*Exercise directions*
Quote the whole listing word for word. Do not include the pictures.

****************

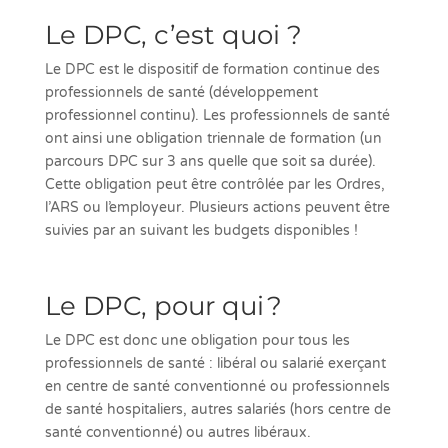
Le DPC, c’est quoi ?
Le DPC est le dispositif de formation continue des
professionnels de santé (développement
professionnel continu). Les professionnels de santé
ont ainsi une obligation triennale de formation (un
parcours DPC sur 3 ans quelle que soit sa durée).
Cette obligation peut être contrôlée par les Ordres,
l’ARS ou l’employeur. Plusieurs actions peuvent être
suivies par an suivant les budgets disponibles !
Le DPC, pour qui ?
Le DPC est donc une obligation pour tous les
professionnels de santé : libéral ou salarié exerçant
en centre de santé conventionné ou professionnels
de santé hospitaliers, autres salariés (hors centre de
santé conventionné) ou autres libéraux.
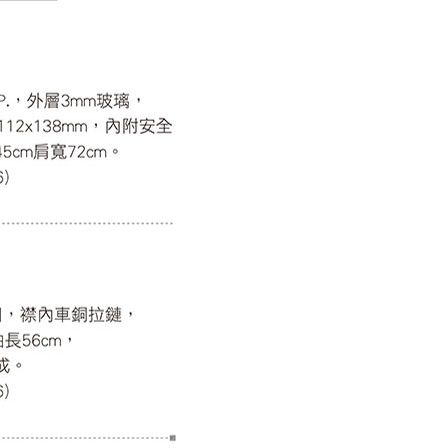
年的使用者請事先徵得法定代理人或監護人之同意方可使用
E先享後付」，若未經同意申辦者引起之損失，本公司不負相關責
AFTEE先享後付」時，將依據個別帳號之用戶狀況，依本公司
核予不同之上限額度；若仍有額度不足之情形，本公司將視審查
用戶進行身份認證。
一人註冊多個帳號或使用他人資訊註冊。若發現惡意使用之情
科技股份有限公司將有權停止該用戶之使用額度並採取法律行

****************

*Solved exercise*
Le DPC, c’est quoi ?
Le DPC est le dispositif de formation continue des
professionnels de santé (développement
professionnel continu). Les professionnels de santé
ont ainsi une obligation triennale de formation (un
parcours DPC sur 3 ans quelle que soit sa durée).
Cette obligation peut être contrôlée par les Ordres,
l’ARS ou l’employeur. Plusieurs actions peuvent être
suivies par an suivant les budgets disponibles !
Le DPC, pour qui ?
Le DPC est donc une obligation pour tous les
professionnels de santé : libéral ou salarié exerçant
en centre de santé conventionné ou professionnels
de santé hospitaliers, autres salariés (hors centre de
santé conventionné) ou autres libéraux.
年的使用者請事先徵得法定代理人或監護人之同意方可使用
E先享後付」，若未經同意申辦者引起之損失，本公司不負相關責
AFTEE先享後付」時，將依據個別帳號之用戶狀況，依本公司
核予不同之上限額度；若仍有額度不足之情形，本公司將視審查
用戶進行身份認證。
一人註冊多個帳號或使用他人資訊註冊。若發現惡意使用之情
科技股份有限公司將有權停止該用戶之使用額度並採取法律行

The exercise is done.